交際相手からプロポーズを受けたことで婚約することは多くあると思います。むしろ、婚約を文書や手紙ですることは珍しいかと思います。
つまり、多くの場合、婚約は口約束です。そして、婚約は口約束であっても成立するものです。
しかし、口約束だけでは、婚約破棄となった場合、言った言わないの水掛論になるかもしれません。また、口約束だけでは、確定的な約束であるのか、いつか結婚したいという曖昧なものであるのかがはっきりしません。
今回の記事では、口約束の婚約について弁護士が解説します。
口約束でも婚約は成立する
婚約にはいろいろな方法があります。口約束でも婚約は成立します。その理由を解説します。
婚約とは何か?
婚約とは、将来結婚しようという約束のことをいい、婚姻予約の略称です。
あくまでも婚約は、交際する男女の合意が必要です。一方的な申入れだけでは婚約とはいえません。
口約束でも婚約となる
婚約は口約束であっても成立します。口約束の婚約にも法律上の拘束力はあります。
婚約も契約の一種ですが、契約は口頭でも成立すると考えられています。
そのため、婚約指輪の交換、両親の顔合わせ、結納等のイベントが行われていなくても、口頭の約束で婚約は成立します。また、内縁ではないため、共同生活をしている実態も必須ではありません。
口約束でも拘束力はある
口約束であっても、婚約が成立した以上、婚約をした当事者に対する法的拘束力が生じます。つまり、婚約をした当事者は、お互いに、誠実に交際し、結婚に向けて努力する義務を負います。
結婚の強制はできない
法的拘束力があるとはいっても、お互いに結婚を強制することはできません。
正当な理由もないのに婚約を破棄した場合には、婚約の不当破棄として、慰謝料を請求することができることになります。
口約束の婚約の問題点
口約束の婚約が実現され、結婚できれば何の問題もありせん。しかし、婚約破棄になった場合、口約束の婚約には様々な問題点が潜んでいます。
婚約を証明できない
口約束での婚約の場合、婚約が成立していたか争いになったとき、言った言わないの水掛論になり、婚約の成立を証明するのが困難になる場合があります。

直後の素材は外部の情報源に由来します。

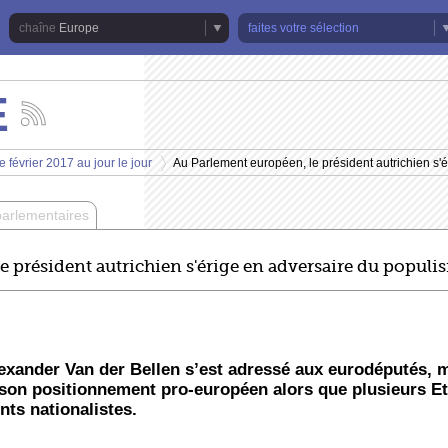
Europe
faites votre sélection
E
Suivez
les
actualités
 février 2017 au jour le jour
Au Parlement européen, le président autrichien s'
de
>
la
chaîne
parlementaires
Europe
e président autrichien s'érige en adversaire du populi
exander Van der Bellen s’est adressé aux eurodéputés, ma
é son positionnement pro-européen alors que plusieurs E
s nationalistes.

婚約破棄の慰謝料請求のケースでは、請求する側で婚約が成立していることを証明する必要があります。相手方が婚約の成立を認める態度であれば問題にはなりません。しかし、多くのケースでは、婚約の成立を否定してきます。ただ、口約束でも婚約は成立しますが、これを事後的に証明することが非常に難しいです。通常は、婚約してから結婚に向けた様々な出来事を行います。
婚約を証明するためには
婚約を証明するためには、結婚に向けた各種イベントに関する客観的な証拠を収集することが重要です。

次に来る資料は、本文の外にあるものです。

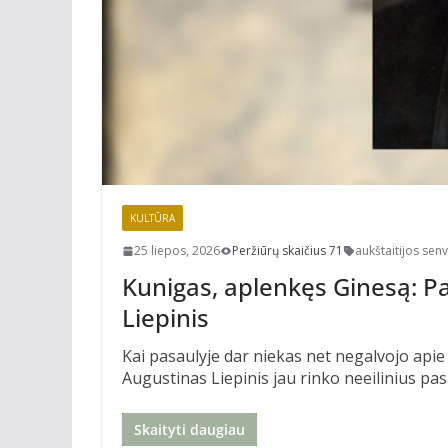
KULTŪRA
25 liepos, 2026
Peržiūrų skaičius 71
aukštaitijos sen
Kunigas, aplenkęs Ginesą: P
Liepinis
Kai pasaulyje dar niekas net negalvojo ap
Augustinas Liepinis jau rinko neeilinius pas
Skaityti daugiau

様々なイベントに関する客観的な証拠を提出することで、婚約が成立していることを証明することができます。例えば、次のイベントが婚約を証明するイベントとなります。
- 婚約指輪のプレゼント
- 両親顔合わせ
- 結納
- フォトウェディング
- 式場の予約
- 婚姻届へのサイン
- 新居の賃貸借契約
LINEは証拠になるか?
LINEも婚約の証拠になります。
LINEでプロポーズを受けることもあります。また、婚約の成立後に各イベントの予約や日程調整をすることもあります。
このようにLINE上に婚約したことが分かるようなメッセージや写真の送信履歴があれば、それも婚約が成立していたことの証拠になります。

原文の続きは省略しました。